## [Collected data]
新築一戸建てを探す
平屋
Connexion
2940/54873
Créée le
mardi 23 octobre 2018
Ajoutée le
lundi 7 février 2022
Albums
...
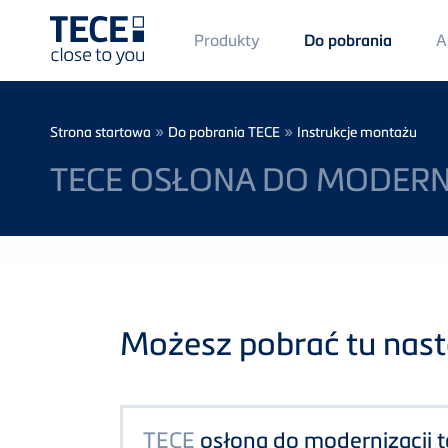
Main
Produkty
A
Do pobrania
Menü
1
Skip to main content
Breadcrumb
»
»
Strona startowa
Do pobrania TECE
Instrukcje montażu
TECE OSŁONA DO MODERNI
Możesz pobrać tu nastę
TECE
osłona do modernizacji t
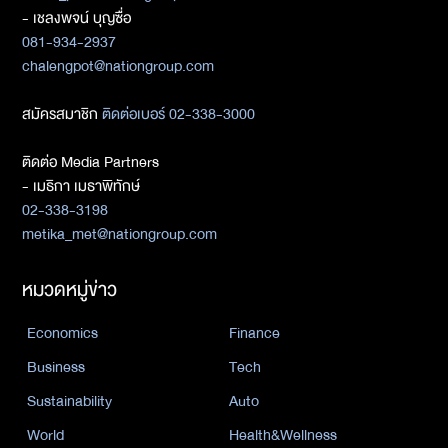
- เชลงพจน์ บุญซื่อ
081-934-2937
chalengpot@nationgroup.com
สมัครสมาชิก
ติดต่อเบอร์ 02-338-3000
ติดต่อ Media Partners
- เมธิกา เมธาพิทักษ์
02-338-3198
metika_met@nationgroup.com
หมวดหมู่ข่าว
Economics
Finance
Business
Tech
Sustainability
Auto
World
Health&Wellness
---
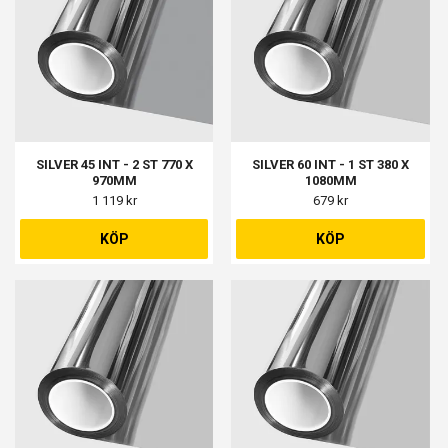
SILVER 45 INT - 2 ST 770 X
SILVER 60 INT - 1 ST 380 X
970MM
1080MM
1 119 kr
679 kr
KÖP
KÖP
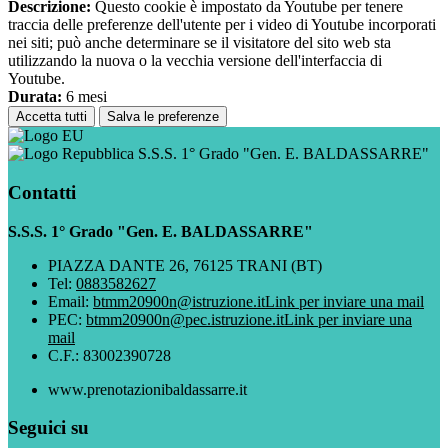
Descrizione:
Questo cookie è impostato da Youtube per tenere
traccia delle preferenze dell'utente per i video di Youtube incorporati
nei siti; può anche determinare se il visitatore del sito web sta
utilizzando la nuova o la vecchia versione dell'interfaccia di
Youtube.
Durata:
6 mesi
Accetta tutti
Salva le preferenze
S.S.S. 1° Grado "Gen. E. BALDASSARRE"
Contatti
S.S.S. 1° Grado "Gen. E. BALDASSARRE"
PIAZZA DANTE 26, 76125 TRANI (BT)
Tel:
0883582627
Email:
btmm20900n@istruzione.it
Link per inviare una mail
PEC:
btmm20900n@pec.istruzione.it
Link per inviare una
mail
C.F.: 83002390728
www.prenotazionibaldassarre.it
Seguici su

## [EXERCISE]
Print, word for word, the lines above that run from the line containing "TECE OSŁONA DO MODERNI" to the line containing "Health&Wellness", both included. Keep the pictures out.

## [ANSWER FOR THE TASK]
TECE OSŁONA DO MODERNI
Możesz pobrać tu nastę
TECE
osłona do modernizacji t
- เชลงพจน์ บุญซื่อ
081-934-2937
chalengpot@nationgroup.com
สมัครสมาชิก
ติดต่อเบอร์ 02-338-3000
ติดต่อ Media Partners
- เมธิกา เมธาพิทักษ์
02-338-3198
metika_met@nationgroup.com
หมวดหมู่ข่าว
Economics
Finance
Business
Tech
Sustainability
Auto
World
Health&Wellness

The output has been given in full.